As privacy-preserving becomes a pivotal aspect of deep learning (DL) development, multi-party computation (MPC) has gained prominence for its efficiency and strong security. However, the practice of current MPC frameworks is limited, especially when dealing with large neural networks, exemplified by the prolonged execution time of 25.8 seconds for secure inference on ResNet-152. The primary challenge lies in the reliance of current MPC approaches on additive secret sharing, which incurs significant communication overhead with non-linear operations such as comparisons. Furthermore, additive sharing suffers from poor scalability on party size. In contrast, the evolving landscape of MPC necessitates accommodating a larger number of compute parties and ensuring robust performance against malicious activities or computational failures. In light of these challenges, we propose SSNet, which for the first time, employs Shamir's secret sharing (SSS) as the backbone of MPC-based ML framework. We meticulously develop all framework primitives and operations for secure DL models tailored to seamlessly integrate with the SSS scheme. SSNet demonstrates the ability to scale up party numbers straightforwardly and embeds strategies to authenticate the computation correctness without incurring significant performance overhead. Additionally, SSNet introduces masking strategies designed to reduce communication overhead associated with non-linear operations. We conduct comprehensive experimental evaluations on commercial cloud computing infrastructure from Amazon AWS, as well as across diverse prevalent DNN models and datasets. SSNet demonstrates a substantial performance boost, achieving speed-ups ranging from 3x to 14x compared to SOTA MPC frameworks. Moreover, SSNet also represents the first framework that is evaluated on a five-party computation setup, in the context of secure DL inference.

Figures (9)

• Figure 1: A numerical example for the SSS degree reduction ($\mathsf{RED}$) and re-randomization ($\mathsf{RERAND}$), which computing the multiplication of $a_0=2$ and $b_0=3$. We assume 3 parties in the MPC with $(2,3)$-SSS scheme. Out of brevity, we set the finite field as $\mathbb{F}_{11}$, containing integers $[0,10]$.

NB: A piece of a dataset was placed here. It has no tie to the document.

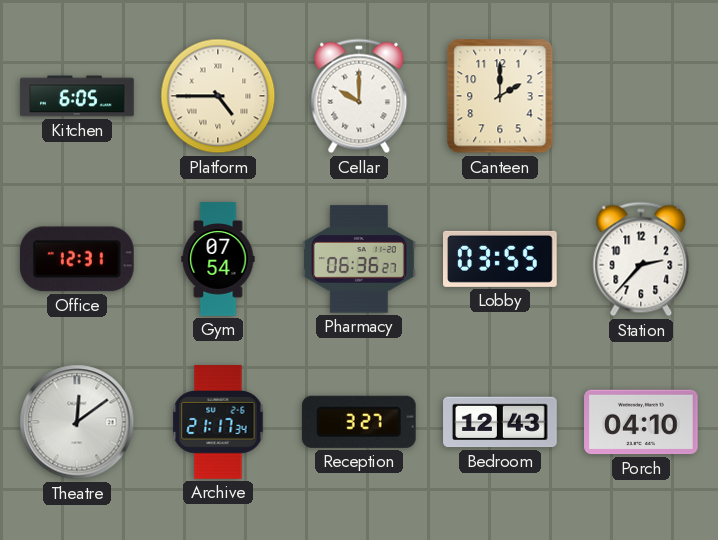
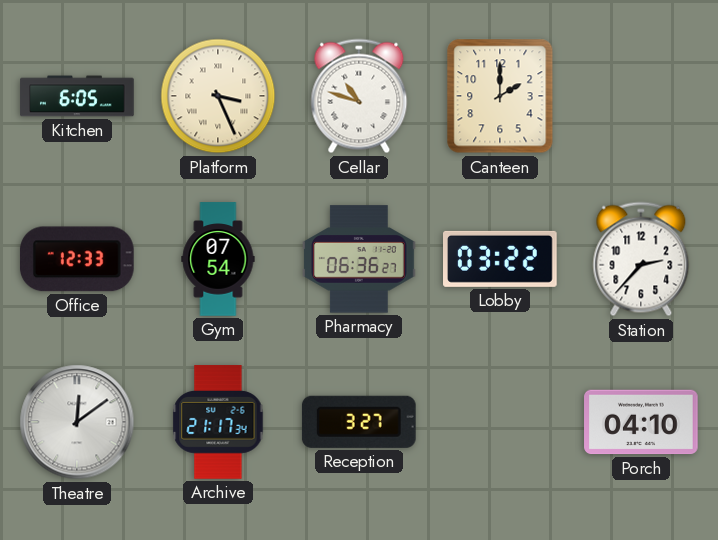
Platform: 4:45 -> 3:26
Cellar: 10:00 -> 10:48
Office: 12:31 -> 12:33
Lobby: 03:55 -> 03:22
Bedroom: 12:43 -> none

• Figure 2: The dataflow for SSNet framework.
• Figure 3: The SSS operations in our SSNet framework. We take a $(2,3)$-SSS scheme as an example. Note that the passive party with slash pattern means it is optional, based on the subsequent SSS operation. As denotation, comp. is for computation, and comm. is for communication.
• Figure 4: The communication under different operation arrangements and SSS schemes, assuming the data size is $N$. We use RP (ReLU+Pooling) and R (ReLU) to represent the two kinds of NonLi (NonLinear) operations. For Pooling, assume the kernel size is $2\times2$.
• Figure 5: The execution time of SSNet frameworks on selected benchmarks, regarding pure CPU computing, partial-GPU accelerating, and full-GPU accelerating. Time is in log scale. M--MNIST, TI--Tiny ImageNet, I--ImageNet.